We have followed out these lines, and more, in our comments on the readings for year B. To follow them fully requires engagement with recent literature in the theology and science dialogue, such as the works of John Haught and Ted Peters, to mention only a few authors. Christopher Southgate has done this to the particular benefit of the theology and care of creation in his The Groaning of Creation: God, Evolution, and the Problem of Evil (Louiville, Kentucky: Westminister John Knox Press, 2008).
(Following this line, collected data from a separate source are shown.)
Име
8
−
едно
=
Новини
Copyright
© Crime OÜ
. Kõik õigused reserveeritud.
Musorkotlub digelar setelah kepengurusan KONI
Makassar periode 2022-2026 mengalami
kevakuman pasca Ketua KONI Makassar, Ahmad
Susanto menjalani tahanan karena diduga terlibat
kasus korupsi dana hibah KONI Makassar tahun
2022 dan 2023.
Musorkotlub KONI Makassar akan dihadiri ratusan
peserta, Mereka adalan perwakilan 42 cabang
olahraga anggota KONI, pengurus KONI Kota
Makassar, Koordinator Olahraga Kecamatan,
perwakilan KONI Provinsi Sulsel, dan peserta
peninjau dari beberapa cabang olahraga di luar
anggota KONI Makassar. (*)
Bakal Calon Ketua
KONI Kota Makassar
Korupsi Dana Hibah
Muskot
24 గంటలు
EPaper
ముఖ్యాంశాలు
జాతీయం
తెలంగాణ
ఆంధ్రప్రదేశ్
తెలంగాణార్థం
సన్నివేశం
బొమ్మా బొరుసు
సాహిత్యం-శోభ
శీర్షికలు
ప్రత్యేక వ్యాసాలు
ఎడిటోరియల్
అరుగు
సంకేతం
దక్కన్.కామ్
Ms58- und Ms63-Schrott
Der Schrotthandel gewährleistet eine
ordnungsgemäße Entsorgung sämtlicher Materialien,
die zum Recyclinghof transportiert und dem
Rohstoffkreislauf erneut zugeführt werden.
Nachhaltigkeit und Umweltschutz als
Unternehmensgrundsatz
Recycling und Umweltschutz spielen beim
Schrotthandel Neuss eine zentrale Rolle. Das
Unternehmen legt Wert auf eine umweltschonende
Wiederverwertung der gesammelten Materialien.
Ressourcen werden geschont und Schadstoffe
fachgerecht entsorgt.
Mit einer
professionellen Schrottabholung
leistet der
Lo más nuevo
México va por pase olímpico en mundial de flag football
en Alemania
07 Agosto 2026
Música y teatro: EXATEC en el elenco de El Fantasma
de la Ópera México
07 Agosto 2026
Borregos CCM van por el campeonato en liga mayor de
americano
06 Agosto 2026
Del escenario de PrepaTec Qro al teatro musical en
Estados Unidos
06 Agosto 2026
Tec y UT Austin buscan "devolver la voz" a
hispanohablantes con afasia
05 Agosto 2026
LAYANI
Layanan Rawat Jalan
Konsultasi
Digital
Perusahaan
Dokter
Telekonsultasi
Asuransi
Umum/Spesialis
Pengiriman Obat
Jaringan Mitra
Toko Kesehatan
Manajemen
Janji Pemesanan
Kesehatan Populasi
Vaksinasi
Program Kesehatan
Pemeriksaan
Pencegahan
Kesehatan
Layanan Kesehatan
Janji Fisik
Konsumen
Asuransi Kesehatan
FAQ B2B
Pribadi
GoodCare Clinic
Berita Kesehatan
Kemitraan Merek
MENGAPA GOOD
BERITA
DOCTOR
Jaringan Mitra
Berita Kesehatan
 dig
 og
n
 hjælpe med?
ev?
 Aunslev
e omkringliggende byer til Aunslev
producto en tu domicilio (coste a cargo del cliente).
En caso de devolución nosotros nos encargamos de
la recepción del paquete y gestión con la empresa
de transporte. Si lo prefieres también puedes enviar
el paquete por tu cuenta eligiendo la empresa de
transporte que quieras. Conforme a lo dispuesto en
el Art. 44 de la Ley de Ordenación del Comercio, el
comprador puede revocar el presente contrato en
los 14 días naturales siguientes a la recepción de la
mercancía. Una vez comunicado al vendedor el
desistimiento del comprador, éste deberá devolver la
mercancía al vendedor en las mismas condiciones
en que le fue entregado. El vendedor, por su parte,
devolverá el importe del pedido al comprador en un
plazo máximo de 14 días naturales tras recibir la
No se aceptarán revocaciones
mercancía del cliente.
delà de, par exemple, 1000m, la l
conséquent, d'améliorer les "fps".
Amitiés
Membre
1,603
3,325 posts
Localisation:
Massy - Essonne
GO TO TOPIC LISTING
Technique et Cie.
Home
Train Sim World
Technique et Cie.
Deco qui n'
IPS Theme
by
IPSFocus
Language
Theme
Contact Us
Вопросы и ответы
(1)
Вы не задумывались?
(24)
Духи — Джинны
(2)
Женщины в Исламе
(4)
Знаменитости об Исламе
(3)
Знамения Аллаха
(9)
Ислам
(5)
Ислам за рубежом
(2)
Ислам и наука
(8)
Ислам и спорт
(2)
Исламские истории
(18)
They have taken on the immensely difficult and important challenge of understanding “massive scientific inquiries needed to move toward an astrophysical account of the structure of things or a biological account of the structure of life, the massive social and political work needed to develop shared worldviews, the massive intellectual work needed to elaborate an accurate and responsible ecology, while preserving faithfully “room for lament, room for the other, and room for mercy” (Lathrop’s phrase),–room, that is, for the triune God whom we meet in the cross of Jesus, risen from the dead.